The pretty American
: An exasperated correspondent gets to the sports section of The Times, expecting a respite from politican spin, and gets this in a report by Selena Roberts:
A cyclist revealed what it’s like to perform without feeling the burden of the Bush administration’s policy on Iraq, without thinking about hostility by political association, without checking the preset limits on her freedom to express herself.
The cyclist didn’t censor her emotions at the end of Saturday’s women’s road race. She simply flashed an obscene gesture as she crossed the finish line.
And yet, she did not elicit worldwide glowering, morph into a microcosm of her country’s arrogance or become an example on the United States Olympic Committee’s most-wanted list of behavior miscreants.
That’s because she was not an ugly American. Judith Arndt was a German – no qualifiers attached…..

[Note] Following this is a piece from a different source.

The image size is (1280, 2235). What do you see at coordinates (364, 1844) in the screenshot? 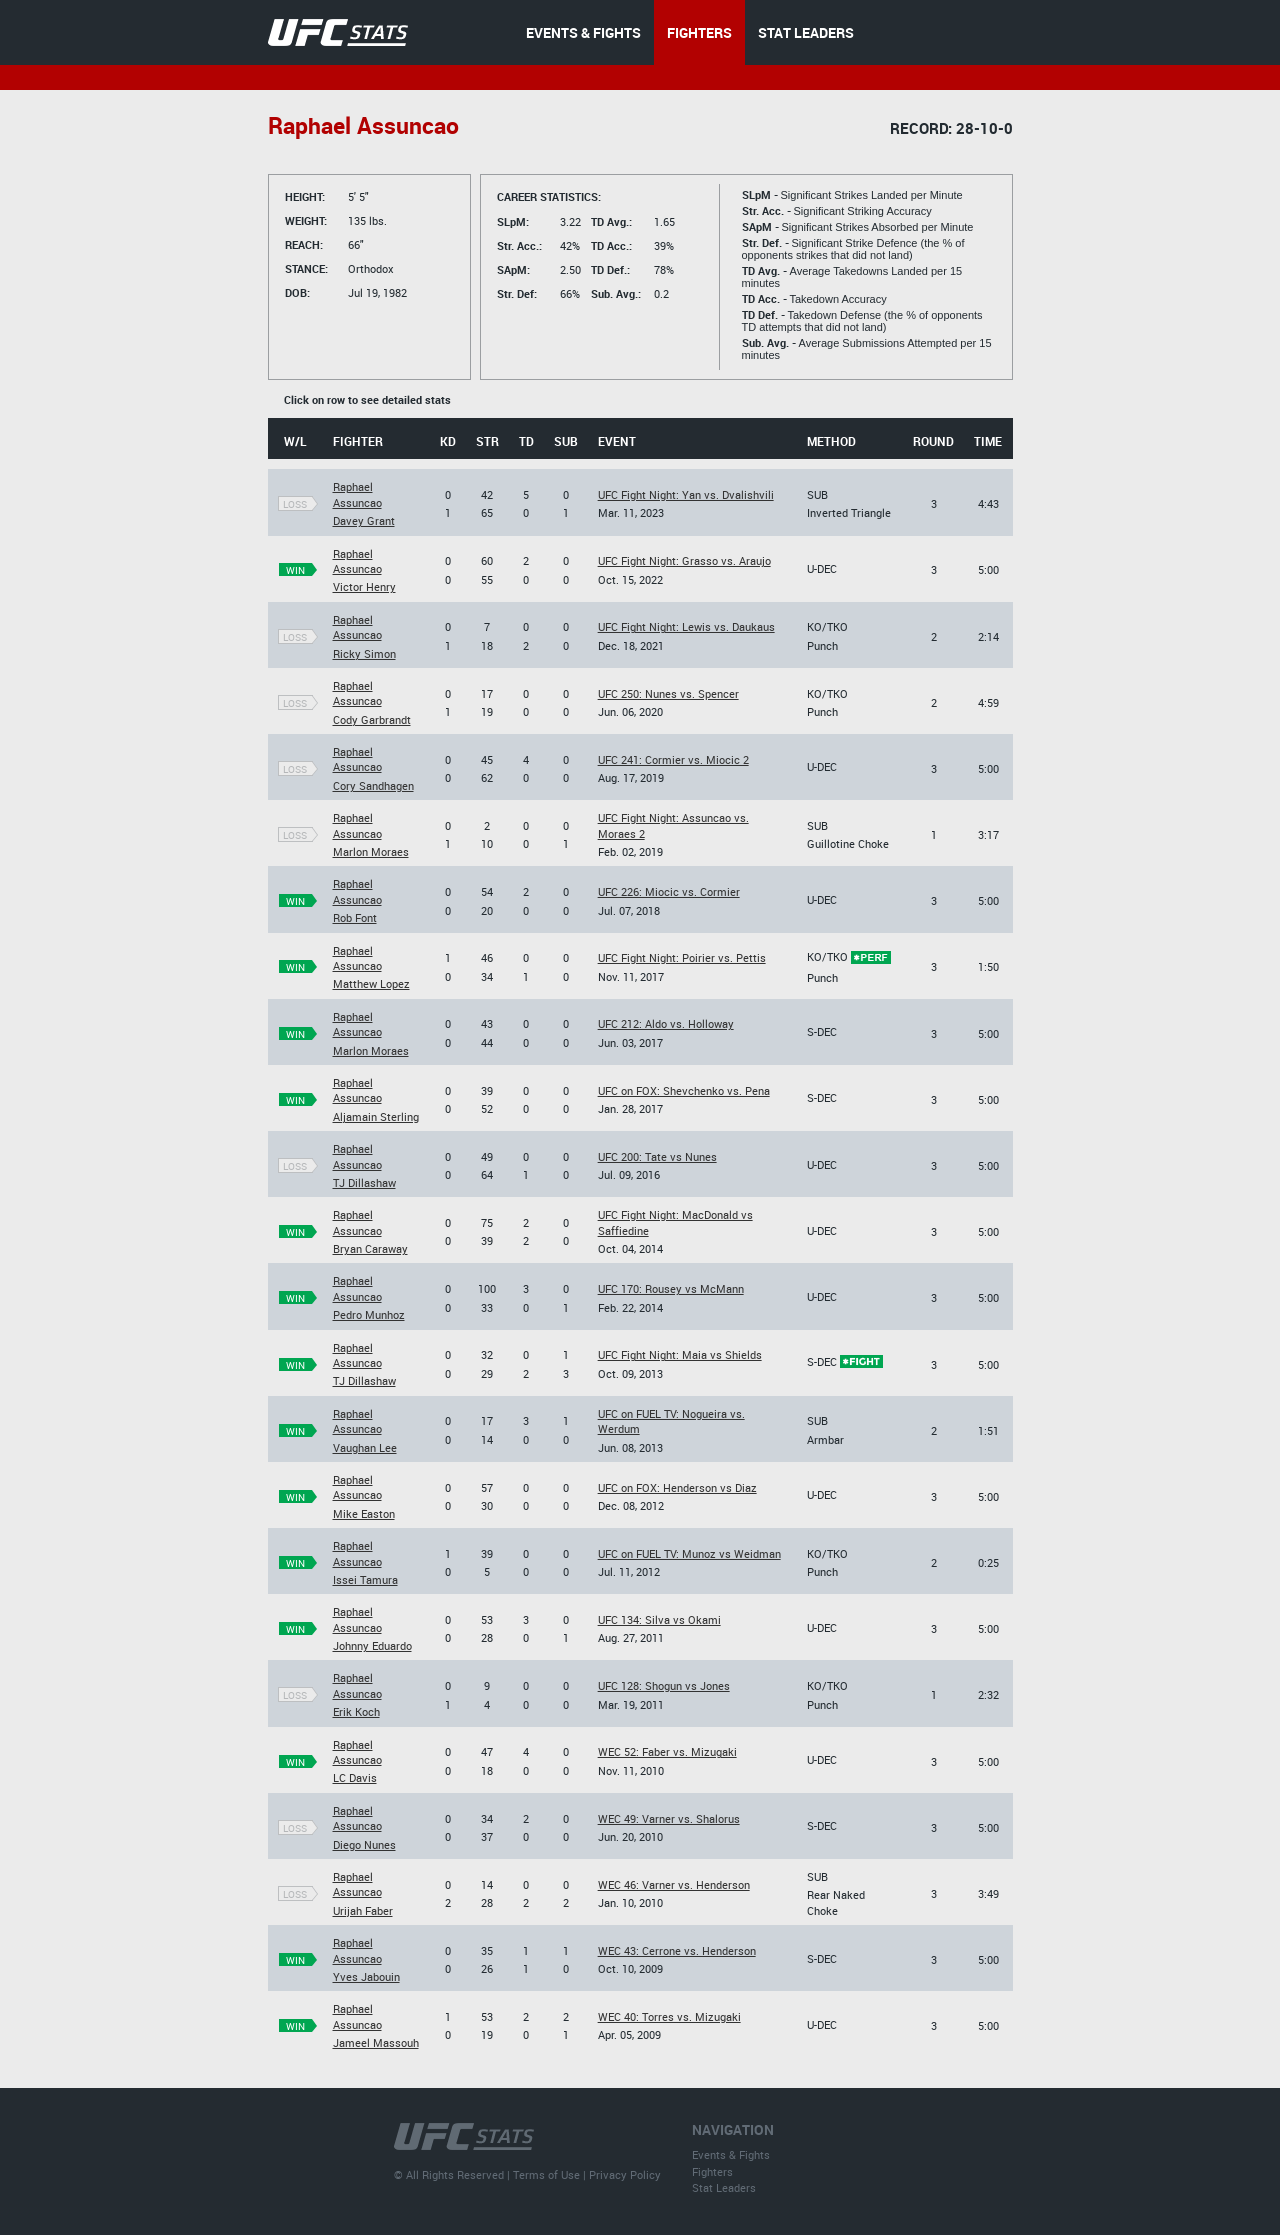
I see `Diego Nunes` at bounding box center [364, 1844].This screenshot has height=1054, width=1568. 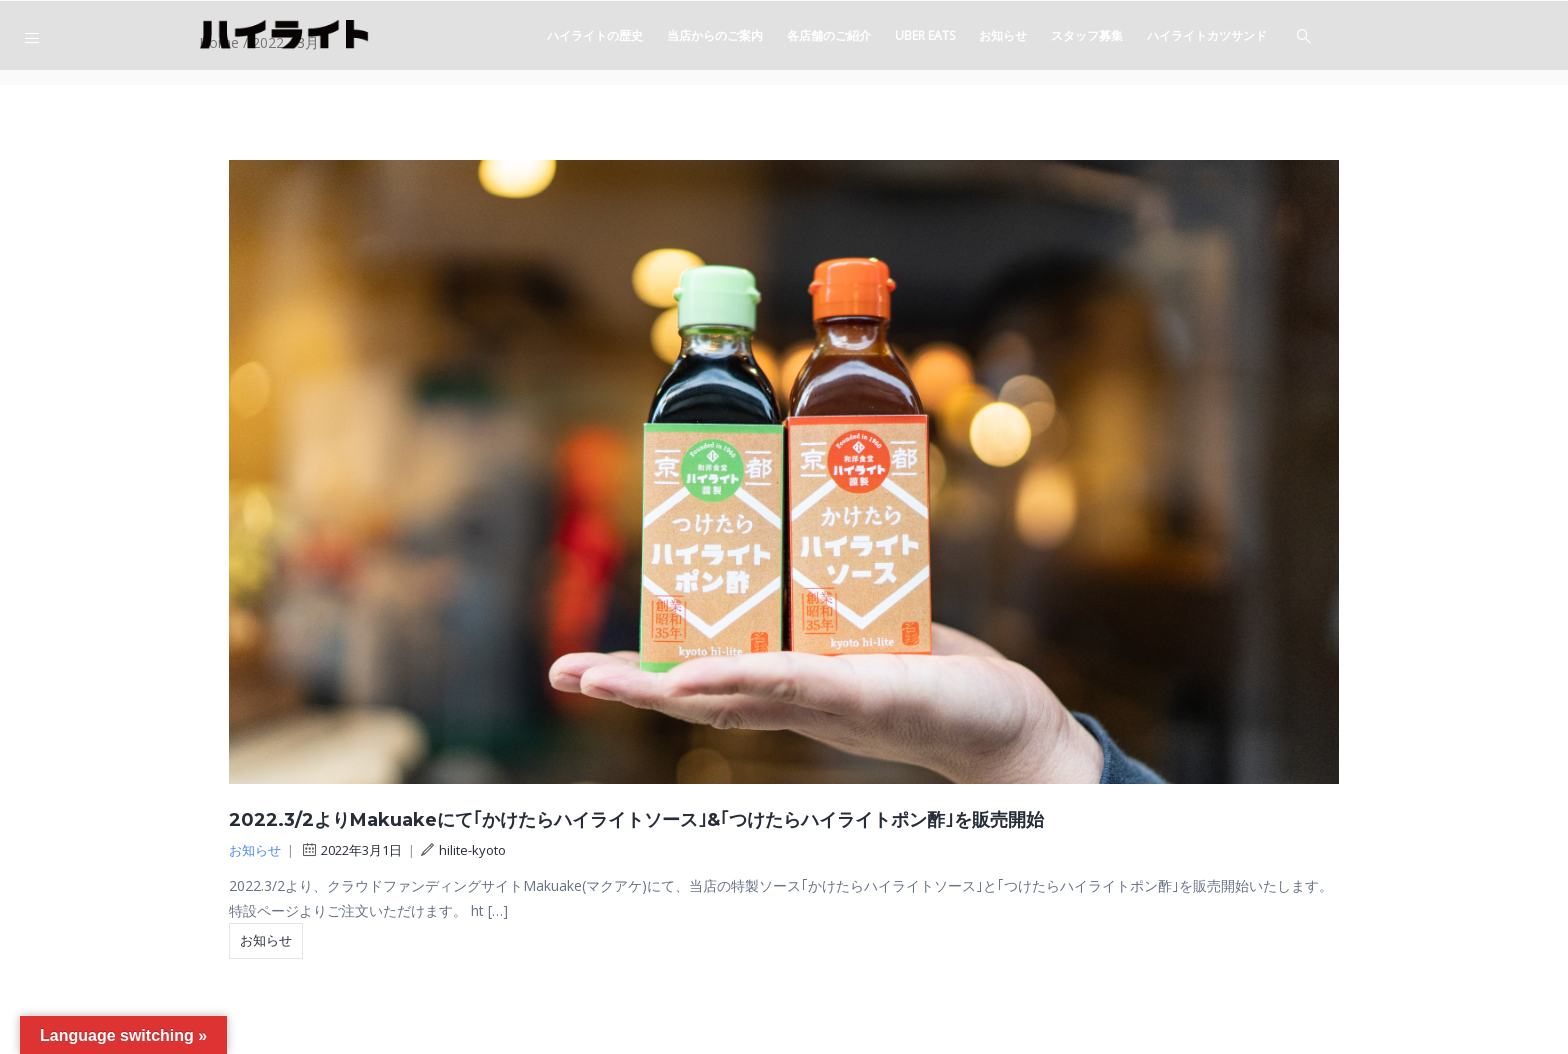 I want to click on 2022.3/2よりMakuakeにて｢かけたらハイライトソース｣&｢つけたらハイライトポン酢｣を販売開始, so click(x=636, y=820).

Not to despair, though. Track and field is still to come, and Maurice Greene is on the way. If there is a man unburdened by Bush politics, undisturbed by worldwide detractors, uncontrolled by the U.S.O.C. nannies, it’s Greene.
Says our sputtering correspondent:
Get it? Roberts makes a thinly veiled case that it’s George Bush’s fault if America’s Olympic team underperforms, reasoning (1) Americans can’t win and be good sports at the same time (good sportsmanship dulls the “edge”); (2) Bush’s foreign policy is creating pressure on American athletes to act like good sports; (3) therefore, Bush is hurting our athletes’ chances to bring home Olympic gold….
Shots at Bush coming and going. On the freakin’ sports page.
Yeah, the Olympics aren’t political. And neither is The Times. And I am Mark Spitz.